Waweru was speaking after opening a workshop in Nairobi on taxpayer's services and ruling regimes. The event is organised jointly by KRA and the International Monetary Fund's East African Technical Assistance Centre (IMF East AFRITAC). All the IMF East Afritac countries - Kenya, Tanzania, Uganda, Rwanda, Ethiopia, Malawi and Eritrea - are attending the one-week workshop. Also present at the function was the IMF Afritac co-ordinator, Mr Justin Zake.

Waweru said KRA was also in discussion with ministry of Education to introduce lessons on taxation in the school curriculum as part of the tax reforms it started in 2003.

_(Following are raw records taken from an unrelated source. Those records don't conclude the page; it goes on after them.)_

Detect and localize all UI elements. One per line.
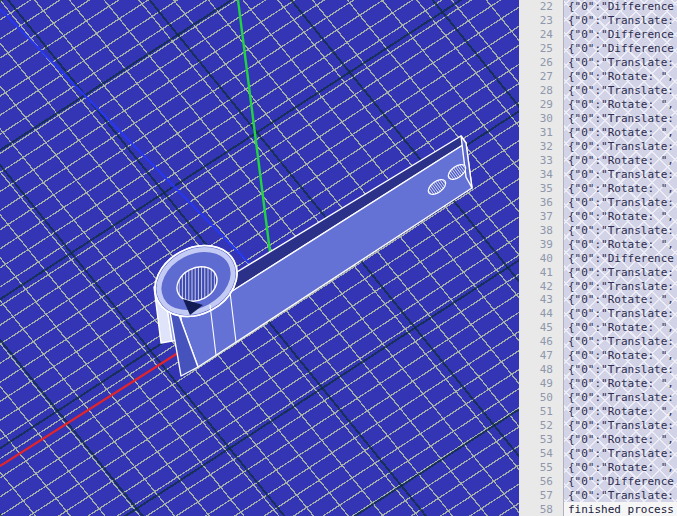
line-number: 41 [519,265,563,279]
line-number: 53 [519,433,563,447]
console-panel[interactable]: 2223242526272829303132333435363738394041… [519,0,677,516]
console-line: {"0":"Rotate: ", [564,433,677,447]
console-line: {"0":"Rotate: ", [564,293,677,307]
line-number: 24 [519,28,563,42]
line-number: 26 [519,56,563,70]
line-number: 23 [519,14,563,28]
line-number: 45 [519,321,563,335]
line-number: 25 [519,42,563,56]
console-line: {"0":"Difference [564,0,677,14]
cad-app-window: 2223242526272829303132333435363738394041… [0,0,677,516]
line-number: 43 [519,293,563,307]
line-number: 38 [519,223,563,237]
line-number: 39 [519,237,563,251]
console-line: {"0":"Difference [564,474,677,488]
console-line: {"0":"Difference [564,251,677,265]
line-number: 34 [519,167,563,181]
z-axis-line [0,9,249,263]
console-line: {"0":"Translate: [564,195,677,209]
console-line: {"0":"Rotate: ", [564,209,677,223]
console-line: {"0":"Difference [564,28,677,42]
x-axis-line [0,344,192,466]
console-line: finished process [564,502,677,516]
line-number: 49 [519,377,563,391]
line-number: 27 [519,70,563,84]
console-line: {"0":"Translate: [564,488,677,502]
console-log[interactable]: {"0":"Difference{"0":"Translate:{"0":"Di… [564,0,677,516]
line-number: 28 [519,84,563,98]
3d-viewport[interactable] [0,0,519,516]
console-line: {"0":"Translate: [564,307,677,321]
line-number: 58 [519,502,563,516]
console-line: {"0":"Translate: [564,265,677,279]
console-line: {"0":"Rotate: ", [564,377,677,391]
line-number: 35 [519,181,563,195]
console-line: {"0":"Translate: [564,335,677,349]
line-number: 56 [519,474,563,488]
line-number: 30 [519,112,563,126]
console-line: {"0":"Rotate: ", [564,237,677,251]
line-number: 36 [519,195,563,209]
line-number: 46 [519,335,563,349]
line-number: 47 [519,349,563,363]
console-line: {"0":"Rotate: ", [564,321,677,335]
line-number: 57 [519,488,563,502]
line-number: 22 [519,0,563,14]
console-line: {"0":"Translate: [564,419,677,433]
line-number: 44 [519,307,563,321]
line-number: 31 [519,126,563,140]
console-line: {"0":"Translate: [564,279,677,293]
console-line: {"0":"Rotate: ", [564,181,677,195]
line-number: 51 [519,405,563,419]
console-line: {"0":"Translate: [564,167,677,181]
scene-overlay [0,0,519,516]
line-number: 29 [519,98,563,112]
console-line: {"0":"Translate: [564,112,677,126]
console-line: {"0":"Difference [564,42,677,56]
console-line: {"0":"Rotate: ", [564,349,677,363]
console-line: {"0":"Rotate: ", [564,70,677,84]
line-number-gutter: 2223242526272829303132333435363738394041… [519,0,564,516]
y-axis-line [238,0,270,252]
line-number: 50 [519,391,563,405]
line-number: 55 [519,460,563,474]
line-number: 52 [519,419,563,433]
console-line: {"0":"Rotate: ", [564,126,677,140]
console-line: {"0":"Translate: [564,391,677,405]
console-line: {"0":"Rotate: ", [564,405,677,419]
line-number: 42 [519,279,563,293]
console-line: {"0":"Translate: [564,223,677,237]
hook-bar-model [143,136,472,376]
line-number: 32 [519,140,563,154]
console-line: {"0":"Translate: [564,14,677,28]
console-line: {"0":"Translate: [564,447,677,461]
console-line: {"0":"Translate: [564,56,677,70]
line-number: 37 [519,209,563,223]
console-line: {"0":"Translate: [564,84,677,98]
line-number: 54 [519,447,563,461]
console-line: {"0":"Rotate: ", [564,153,677,167]
line-number: 33 [519,153,563,167]
line-number: 48 [519,363,563,377]
line-number: 40 [519,251,563,265]
console-line: {"0":"Translate: [564,363,677,377]
console-line: {"0":"Rotate: ", [564,460,677,474]
console-line: {"0":"Rotate: ", [564,98,677,112]
console-line: {"0":"Translate: [564,140,677,154]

Since the reforms started the authority has reported improved revenue collections and companies are competing to win awards as leading taxpayers and advertise the same in the local media. For example, Government revenue in the first two months of the fiscal year 2006/07 amounted to Sh47.9 billion against a target of Sh58.2 billion, but way above the Sh39 billion realised in a similar period last year. This represented a revenue growth of Sh8.9 billion or 22.7 per cent, according last month's Central Bank of Kenya Monthly Economic Review.